**YOUR GOAL**
Find and copy each line in the material below where the string "لاماری" occurs.

**DATA FOR REVIEW**
-=-=-=-=-

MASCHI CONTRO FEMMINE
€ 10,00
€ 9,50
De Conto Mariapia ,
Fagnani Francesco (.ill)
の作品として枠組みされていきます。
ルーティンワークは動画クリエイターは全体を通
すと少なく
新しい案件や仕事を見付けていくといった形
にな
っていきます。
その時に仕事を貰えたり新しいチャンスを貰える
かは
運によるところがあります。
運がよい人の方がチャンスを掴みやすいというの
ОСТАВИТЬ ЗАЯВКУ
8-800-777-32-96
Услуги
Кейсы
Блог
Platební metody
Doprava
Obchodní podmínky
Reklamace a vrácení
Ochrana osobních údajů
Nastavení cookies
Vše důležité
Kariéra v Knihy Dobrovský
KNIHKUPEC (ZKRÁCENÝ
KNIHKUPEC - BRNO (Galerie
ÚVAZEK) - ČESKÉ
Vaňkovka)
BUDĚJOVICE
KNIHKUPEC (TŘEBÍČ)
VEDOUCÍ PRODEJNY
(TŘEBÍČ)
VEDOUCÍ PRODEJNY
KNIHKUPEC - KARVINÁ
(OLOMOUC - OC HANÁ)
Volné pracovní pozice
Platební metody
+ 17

-=-=-=-=-

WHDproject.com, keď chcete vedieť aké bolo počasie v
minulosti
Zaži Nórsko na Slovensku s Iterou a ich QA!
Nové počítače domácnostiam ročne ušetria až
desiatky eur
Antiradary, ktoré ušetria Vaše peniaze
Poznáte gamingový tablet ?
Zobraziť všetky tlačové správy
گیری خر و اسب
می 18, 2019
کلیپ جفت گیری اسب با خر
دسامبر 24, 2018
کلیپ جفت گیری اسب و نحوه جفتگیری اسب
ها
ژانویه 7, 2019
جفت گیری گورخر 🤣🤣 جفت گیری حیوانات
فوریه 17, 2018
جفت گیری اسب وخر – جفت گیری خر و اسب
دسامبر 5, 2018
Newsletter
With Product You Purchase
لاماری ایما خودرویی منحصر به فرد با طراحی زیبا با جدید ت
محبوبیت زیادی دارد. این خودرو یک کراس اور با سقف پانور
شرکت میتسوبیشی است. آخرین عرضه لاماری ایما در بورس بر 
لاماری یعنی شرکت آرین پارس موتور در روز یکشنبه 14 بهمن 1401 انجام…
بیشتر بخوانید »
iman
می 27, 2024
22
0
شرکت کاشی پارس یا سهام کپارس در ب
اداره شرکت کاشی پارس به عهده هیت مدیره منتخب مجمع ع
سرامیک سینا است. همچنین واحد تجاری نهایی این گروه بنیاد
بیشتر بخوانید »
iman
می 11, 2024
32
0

-=-=-=-=-

**TASK RESPONSE**
لاماری ایما خودرویی منحصر به فرد با طراحی زیبا با جدید ت
شرکت میتسوبیشی است. آخرین عرضه لاماری ایما در بورس بر 
لاماری یعنی شرکت آرین پارس موتور در روز یکشنبه 14 بهمن 1401 انجام…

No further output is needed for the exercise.